Gradually, then suddenly

In Ernest Hemingway’s book The Sun Also Rises, the character Mike Campbell is asked how he went bankrupt. He answers: “Two ways. Gradually, then suddenly.” From the perspective of the uninitiated consumer, this is how any technology emerges. For many years you hear about it from time to time, but it remains experimental, awkward and expensive. And then suddenly it is everywhere and impossible to imagine life without it.

The acceleration by which a technology quickly takes over the torch from its predecessor is driven by the ever-decreasing cost with each doubling, while the fire is fanned by ever-increasing value for the user through network effects.

We can illustrate this process with electric cars. Today, less than 1 per cent of vehicles are electric. As more people switch over, the price will drop significantly (Wright). The infrastructure will also adapt to it: more charging stations, modified garages and a bustling second-hand market (network effects). To the point that the electric car is better, more convenient and cheaper than a oil-burning car, and only the real motorhead will continue to drive an “old-fashioned” car out of love.

You may already feel that there is a natural sequence in which developments should take place. The production process must be given time to incorporate new insights and improvements. People need to be trained and new businesses need to be started up. You can’t speed that up by getting very excited about it; grass doesn’t grow faster by pulling it.

The other side of that coin is that there will come a time when the change will be unstoppable.
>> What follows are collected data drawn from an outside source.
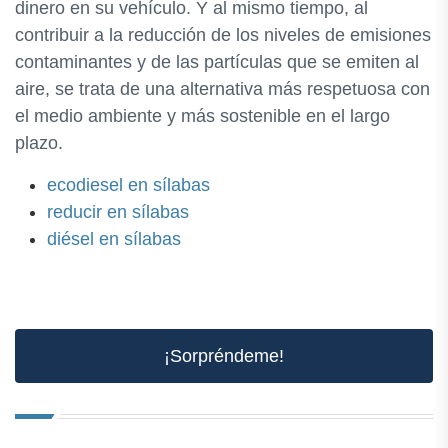
dinero en su vehículo. Y al mismo tiempo, al
contribuir a la reducción de los niveles de emisiones
contaminantes y de las partículas que se emiten al
aire, se trata de una alternativa más respetuosa con
el medio ambiente y más sostenible en el largo
plazo.
ecodiesel en sílabas
reducir en sílabas
diésel en sílabas
¡Sorpréndeme!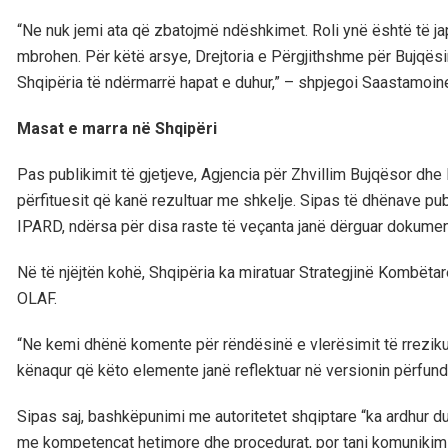
“Ne nuk jemi ata që zbatojmë ndëshkimet. Roli ynë është të 
mbrohen. Për këtë arsye, Drejtoria e Përgjithshme për Bujqës
Shqipëria të ndërmarrë hapat e duhur,” – shpjegoi Saastamoin
Masat e marra në Shqipëri
Pas publikimit të gjetjeve, Agjencia për Zhvillim Bujqësor dhe
përfituesit që kanë rezultuar me shkelje. Sipas të dhënave pub
IPARD, ndërsa për disa raste të veçanta janë dërguar dokumen
Në të njëjtën kohë, Shqipëria ka miratuar Strategjinë Kombët
OLAF.
“Ne kemi dhënë komente për rëndësinë e vlerësimit të rrezikut 
kënaqur që këto elemente janë reflektuar në versionin përfund
Sipas saj, bashkëpunimi me autoritetet shqiptare “ka ardhur duk
me kompetencat hetimore dhe procedurat, por tani komunikimi 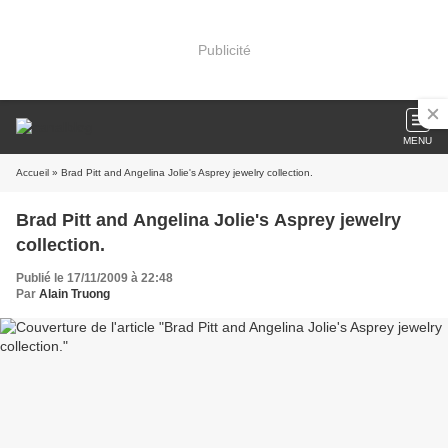
Publicité
MENU
Accueil
» Brad Pitt and Angelina Jolie's Asprey jewelry collection.
Brad Pitt and Angelina Jolie's Asprey jewelry
collection.
Publié le 17/11/2009 à 22:48
Par
Alain Truong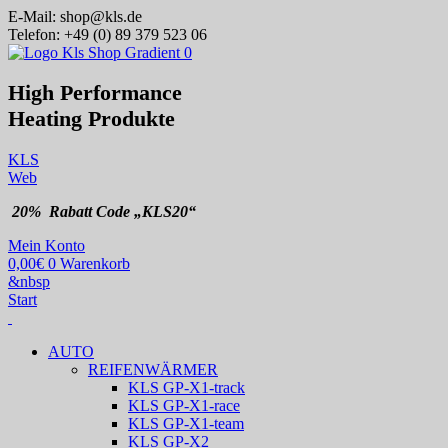
E-Mail:
shop@kls.de
Telefon:
+49 (0) 89 379 523 06
High Performance
Heating
Produkte
KLS
Web
20% Rabatt Code „KLS20“
Mein Konto
0,00
€
0
Warenkorb
&nbsp
Start
AUTO
REIFENWÄRMER
KLS GP-X1-track
KLS GP-X1-race
KLS GP-X1-team
KLS GP-X2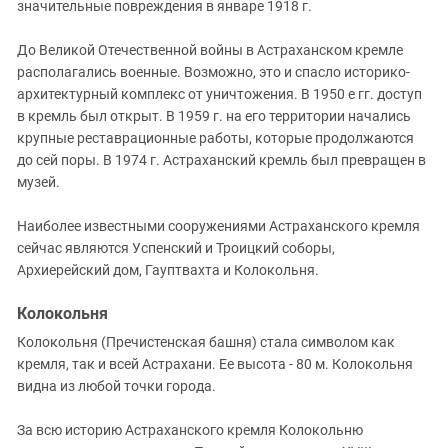
значительные повреждения в январе 1918 г.
До Великой Отечественной войны в Астраханском кремле
располагались военные. Возможно, это и спасло историко-
архитектурный комплекс от уничтожения. В 1950 е гг. доступ
в кремль был открыт. В 1959 г. на его территории начались
крупные реставрационные работы, которые продолжаются
до сей поры. В 1974 г. Астраханский кремль был превращен в
музей.
Наиболее известными сооружениями Астраханского кремля
сейчас являются Успенский и Троицкий соборы,
Архиерейский дом, Гауптвахта и Колокольня.
Колокольня
Колокольня (Пречистенская башня) стала символом как
кремля, так и всей Астрахани. Ее высота - 80 м. Колокольня
видна из любой точки города.
За всю историю Астраханского кремля Колокольню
There will come a time when batteries and solar cells will be so incredibly cheap per kWh stored or produced that the energy transition will almost happen by itself. Using Wright’s law, technologist Ramez Naam has calculated that in five to ten years’ time, the kWh costs of energy produced by newly installed solar cells will be lower than the kWh costs of existing fossil energy power plants.

Imagination

A few years ago, an electric car was more expensive than a oil-burning car and you could not get very far with it. But realise that so many oil-burning cars have already been made that the total number may not even double - while the total number of electric vehicles may double tenfold. 

Any comparison between an old, mature technology and a new, young challenger is bound to lead to serious underestimation of the youngster. For a long time, the crowd has been sceptical and critical: “It can never be done”. “Too expensive”. “Too clumsy”. Until the moment when that is suddenly no longer the case. Gradually, then suddenly.

For example, bitcoin is often judged with old technology as the criterion. Fewer transactions per second than VISA. Accepted in fewer places than the euro. But that old technology has no more doubling to do. While bitcoin, with its adoption of 1 per cent of people, 0.1 per cent of assets and a fraction of the transaction volume, can still double many times over.